Nasib Inggris, Suram Hadapi Inflasi 2023, Rugi £100 Miliar per Tahun

Maulina Ulfa - Riset 06/02/2023 16:50 WIB

Keputusan Brexit telah merugikan ekonomi Inggris £100 miliar per tahun, setara USD124 miliar.

Nasib Inggris, Suram Hadapi Inflasi 2023, Rugi £100 Miliar per Tahun. (Foto: MNC Media)

IDXChannel - Inggris bisa jadi merupakan satu-satunya negara ekonomi maju yang terjebak dalam jurang resesi pada 2023 ini.

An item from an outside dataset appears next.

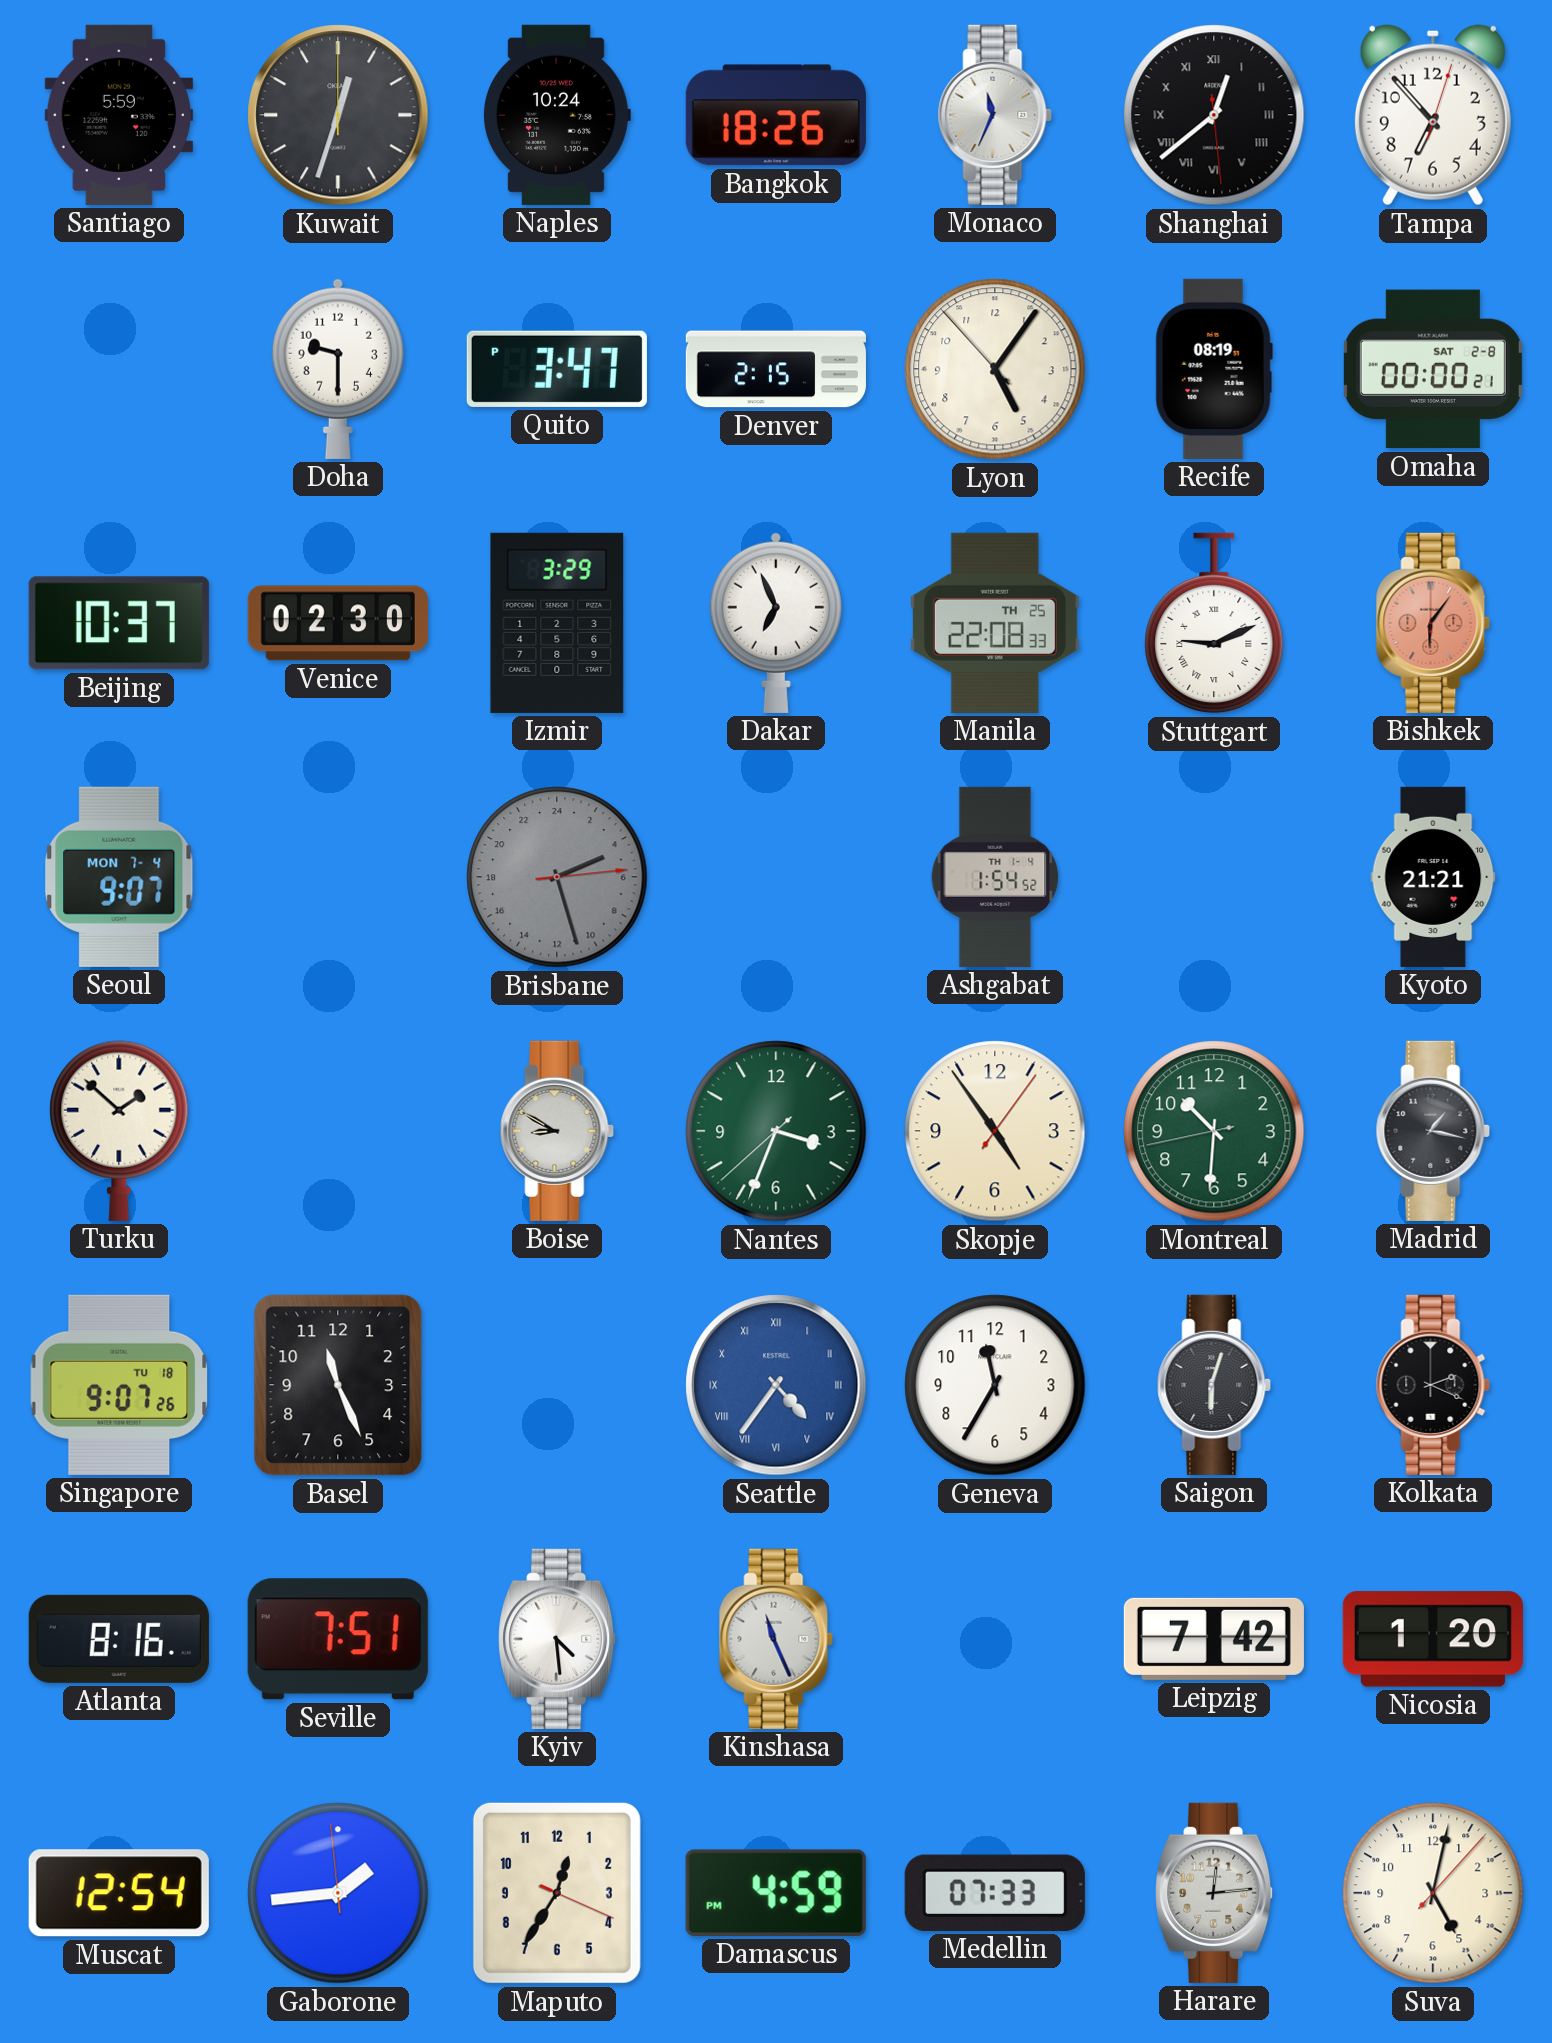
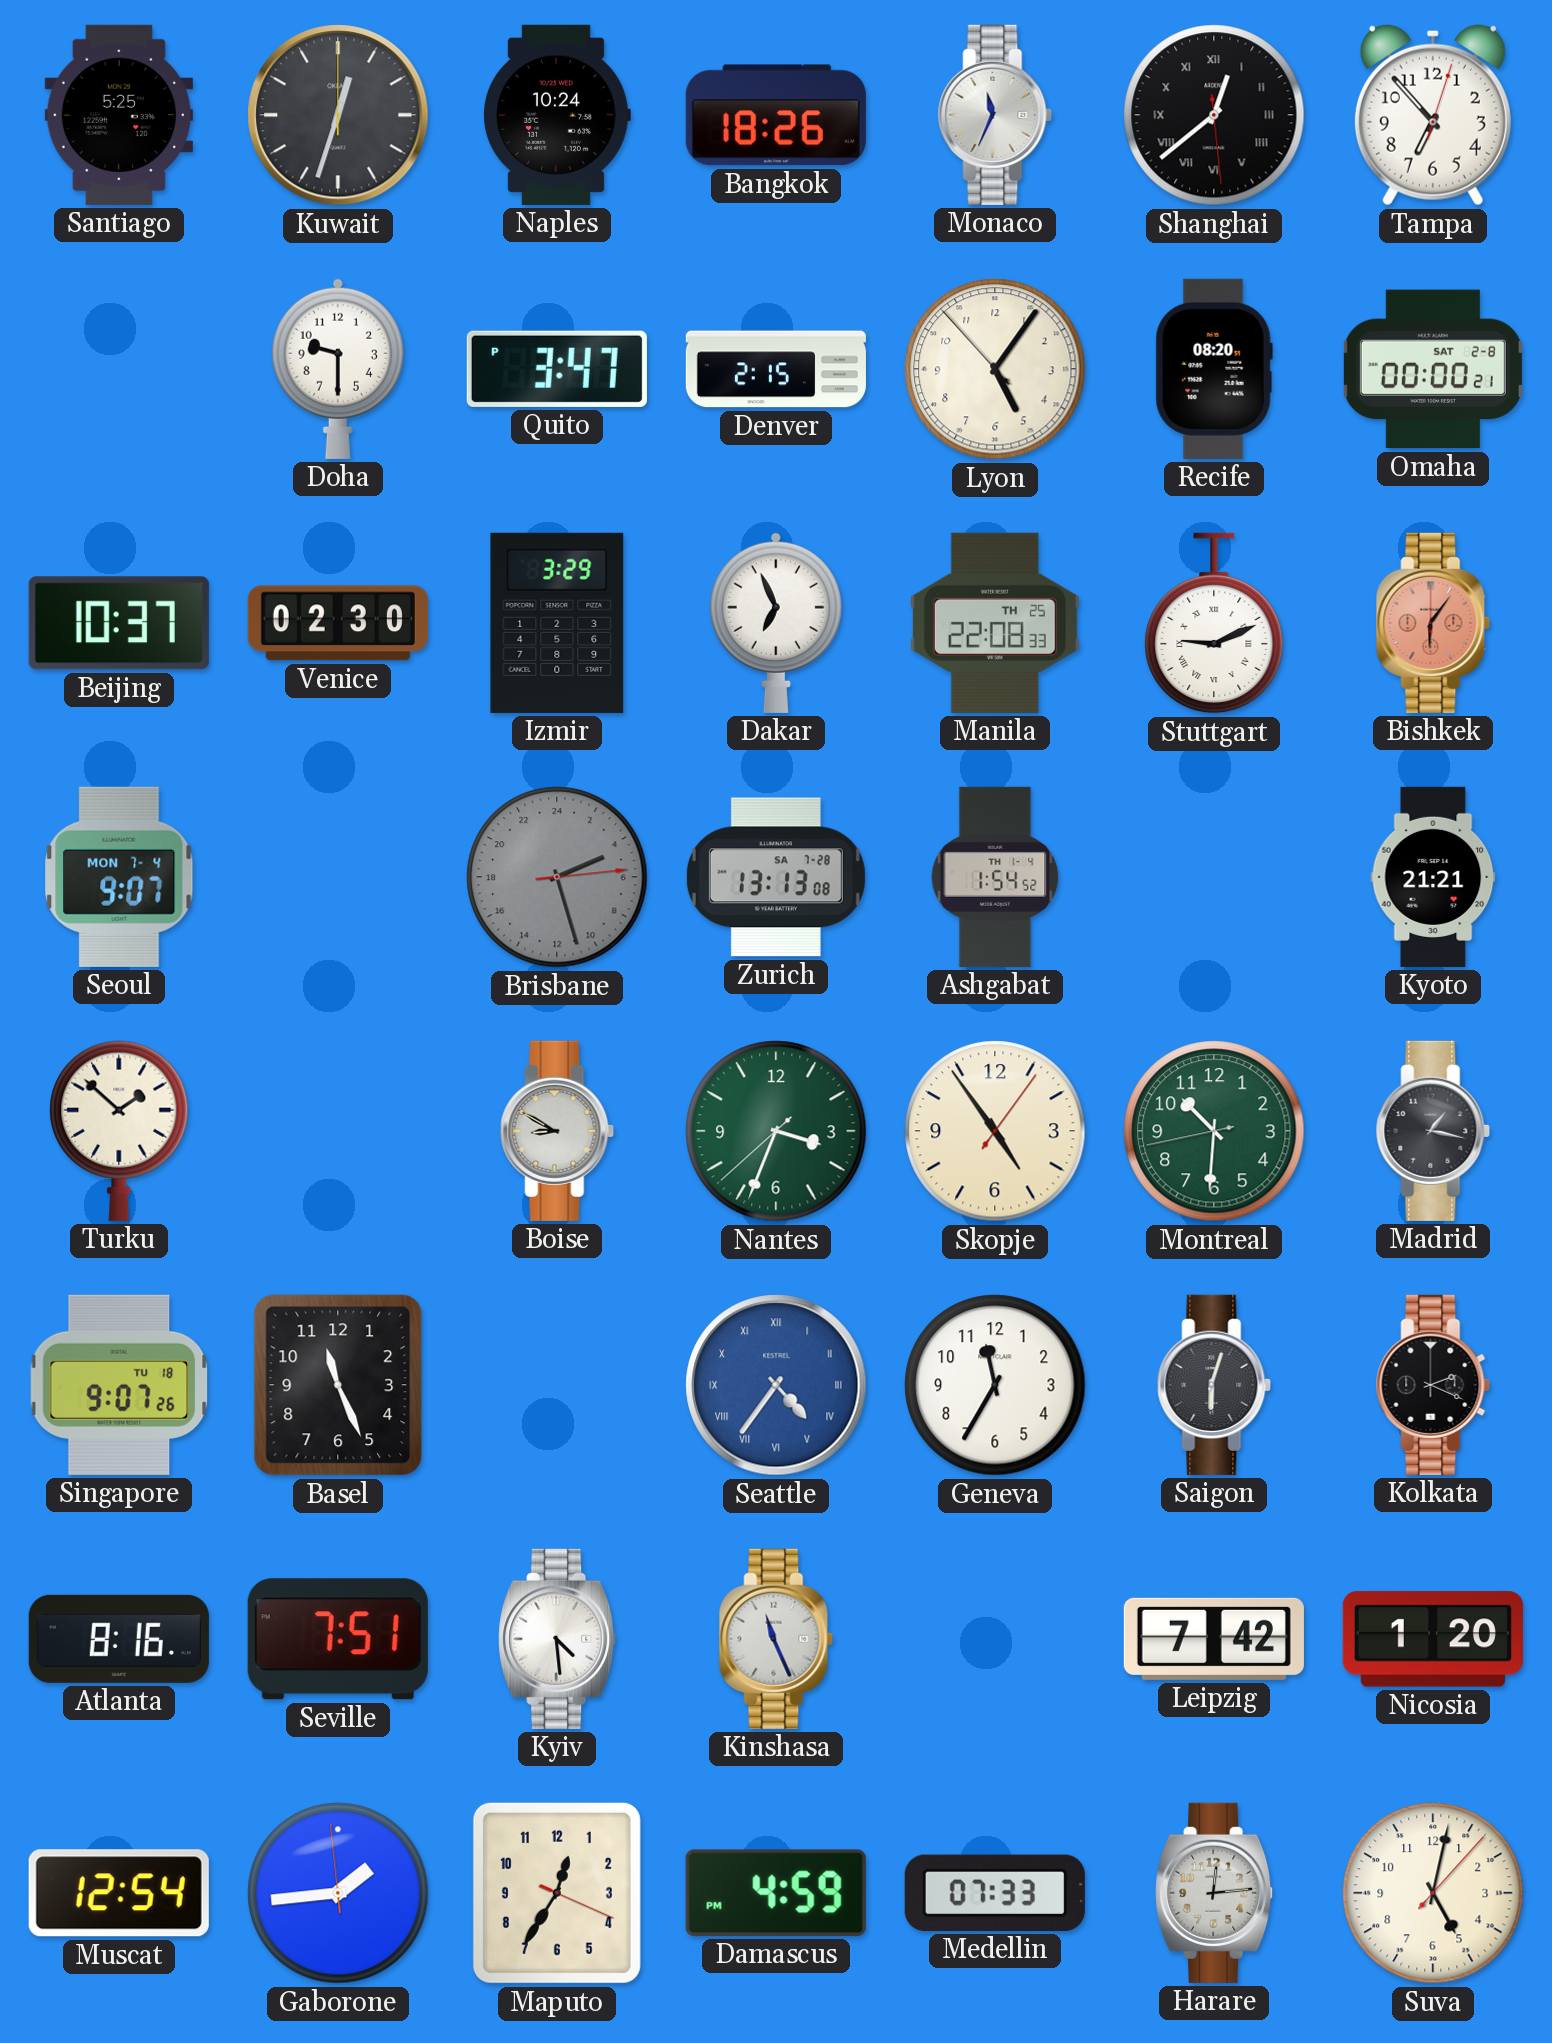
Santiago: 5:59 -> 5:25
Recife: 08:19 -> 08:20
Zurich: none -> 13:13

Pasalnya, laporan Bloomberg Economics melaporkan guncangan ekonomi negeri monarki itu telah memasuki tahun ketiga ditandai lemahnya investasi bisnis hingga kekurangan tenaga kerja yang cukup parah.

Kondisi ini menurut Bloomberg Economics dipicu salah satunya akibat dari keluarnya Inggris dari Uni Eropa pada 2016 atau yang dikenal sebagai Brexit.

Sebuah analisis oleh Bloomberg Economics tiga tahun lalu juga sempat menggambarkan potensi kerugian yang diakibatkan oleh keluarnya Inggris dari Uni Eropa dan perpecahan yang terjadi di tubuh pemerintah yang dipimpin partai Konservatif.

Mengacu penelitian terbaru Bloomberg Economics, keputusan Brexit ini telah merugikan ekonomi negara tersebut sebanyak £100 miliar per tahun.

Angka ini setara USD124 miliar dengan efek yang cukup beragam. Di mulai dari investasi bisnis yang mandeg hingga kemampuan perusahaan untuk membuka lapangan kerja.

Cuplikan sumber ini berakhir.